# What you need to do:
Print each entry word for word.
▼▼▼
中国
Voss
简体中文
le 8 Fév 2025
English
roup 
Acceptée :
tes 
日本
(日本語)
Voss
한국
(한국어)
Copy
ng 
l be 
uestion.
▲▲▲
# Written solution:
中国
Voss
简体中文
le 8 Fév 2025
English
roup 
Acceptée :
tes 
日本
(日本語)
Voss
한국
(한국어)
Copy
ng 
l be 
uestion.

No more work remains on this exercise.